Holandia Kinderdijk, wmordewind mojego życia © Djablica


Najbardziej Holandia kojarzy mi się z tulipanami i tego należy się trzymać ;p

Holandia, Amsterdam, okolice placu Lejdy, urocze stworzonka do głaskania, a w głębi tulipany © Djablica



Jednakże wmordewind to wmordewind, ale zawsze można wtedy pomyśleć o tulipanach.
Dziś się miało i wspomnienia i lemondkę...i tak powolutku aż do Celestynowa, trochę pokluczyć, potem Otwock-banki, poczta aż do sushi, gdzie pasza

nie ma to jak prosto z dechy © Djablica


Wracając wieczorem do domu rowerem już pod budynkiem usłyszałam za sobą miauczenie. Uroczy futrzak podbiegł do roweru się przywitać i wszedł ze mną do sieni

Pieszczoch nad pieszczochami © Djablica


Oj swieciłam lampą błyskową biedakowi prosto w oczy ;p © Djablica


Pozuje przy rowerze sąsiada © Djablica


To jest zdecydowanie rowerowy kot © Djablica


Kto zaraził tego kota cyklozą, przyznać się ;p




  • DST 30.00km
  • Teren 8.00km
  • Temperatura 16.0°C
  • Sprzęt Giant trekking
  • Aktywność Jazda na rowerze

Do lasu na grzybobranie + Invictus

Poniedziałek, 4 października 2010 · dodano: 04.10.2010 | Komentarze 0

Całkiem nieźle, cała blacha już się suszy od wczoraj :)

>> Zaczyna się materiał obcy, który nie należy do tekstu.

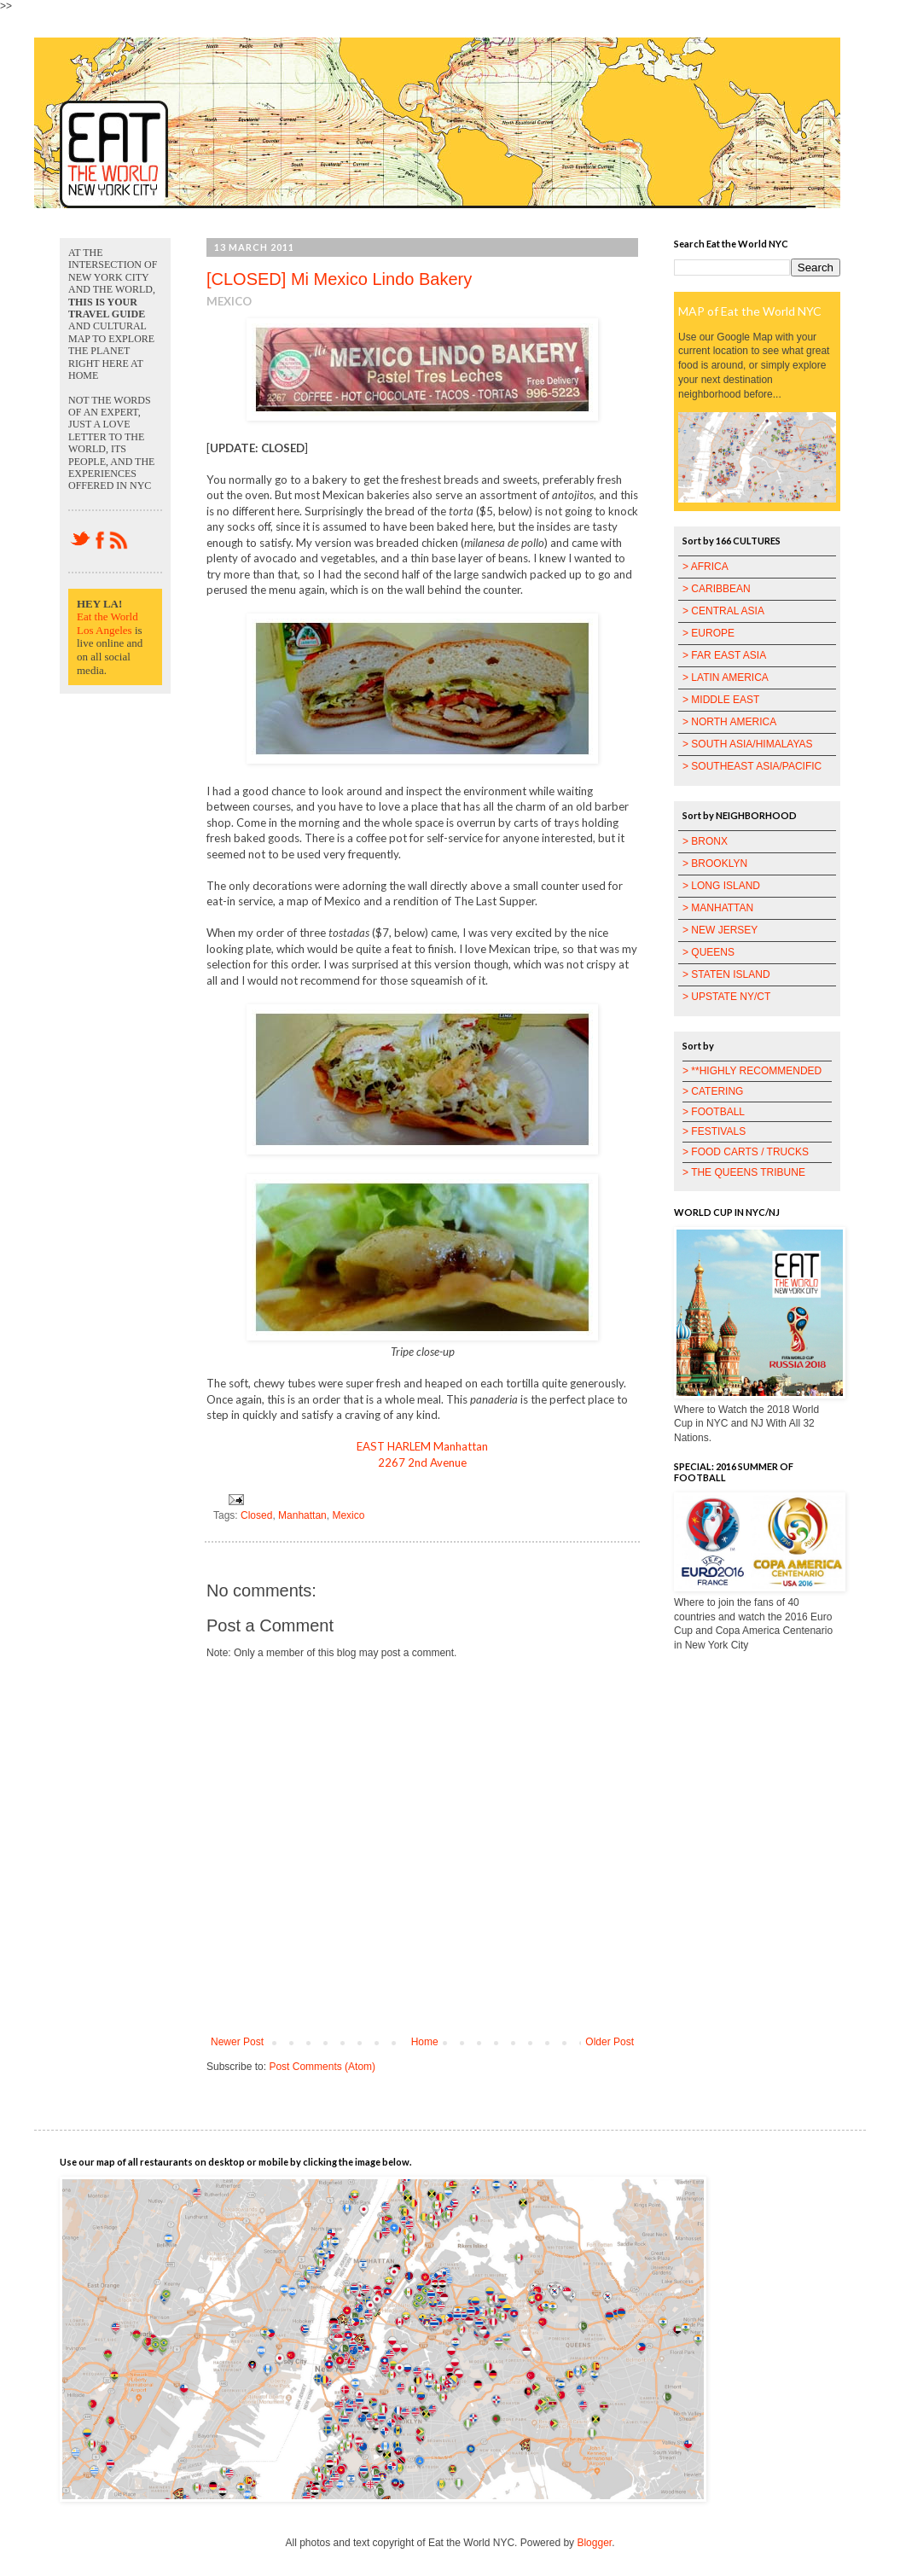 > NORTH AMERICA (729, 722)
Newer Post (237, 2042)
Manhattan (302, 1515)
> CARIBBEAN (716, 589)
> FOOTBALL (713, 1112)
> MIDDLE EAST (720, 700)
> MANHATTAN (717, 908)
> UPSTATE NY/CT (726, 997)
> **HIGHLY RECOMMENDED (752, 1071)
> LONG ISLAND (721, 886)
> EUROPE (708, 633)
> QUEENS (708, 952)
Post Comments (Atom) (322, 2067)
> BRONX (705, 841)
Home (424, 2042)
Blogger (594, 2543)
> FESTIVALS (714, 1131)
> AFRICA (705, 567)
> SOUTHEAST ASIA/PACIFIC (752, 766)
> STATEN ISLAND (726, 974)
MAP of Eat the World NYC (750, 311)
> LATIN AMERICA (725, 677)
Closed (256, 1515)
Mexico (348, 1515)
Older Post (609, 2042)
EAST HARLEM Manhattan (422, 1446)
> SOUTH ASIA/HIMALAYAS (747, 744)
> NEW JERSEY (720, 930)
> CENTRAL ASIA (723, 611)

Pogoda: piękne słoneczko i ciepło. Trochę zamulania po lesie i wypatrywania grzybów z roweru, ach te zapachy jesieni. Potem przypięcie roweru do drzewa i spacer po lesie z buta.

Wieczorem obejrzałam film Invictus z Morganem Freemanem, bardzo ciekawy. Nelson Mandela i rugby. Polecam. Polski dystrybutor zrezygnował z dystrybucji kinowej, choć film zdobył wiele nagród. Ale jest juz na DVD :)




  • DST 43.00km
  • Temperatura 14.0°C
  • Sprzęt Giant trekking
  • Aktywność Jazda na rowerze

Rozprostować kości w słońcu

Sobota, 2 października 2010 · dodano: 04.10.2010 | Komentarze 0

Wreszcie słońce wyszło, co prawda trochę chmurek, ale jest. Złota polska jesień, znalazłam kilka pięknych złotych i czerwonych drzewek w lesie. Trochę chmur, ale nic co zakłóci radość ze stania i jechania w promieniach słońca.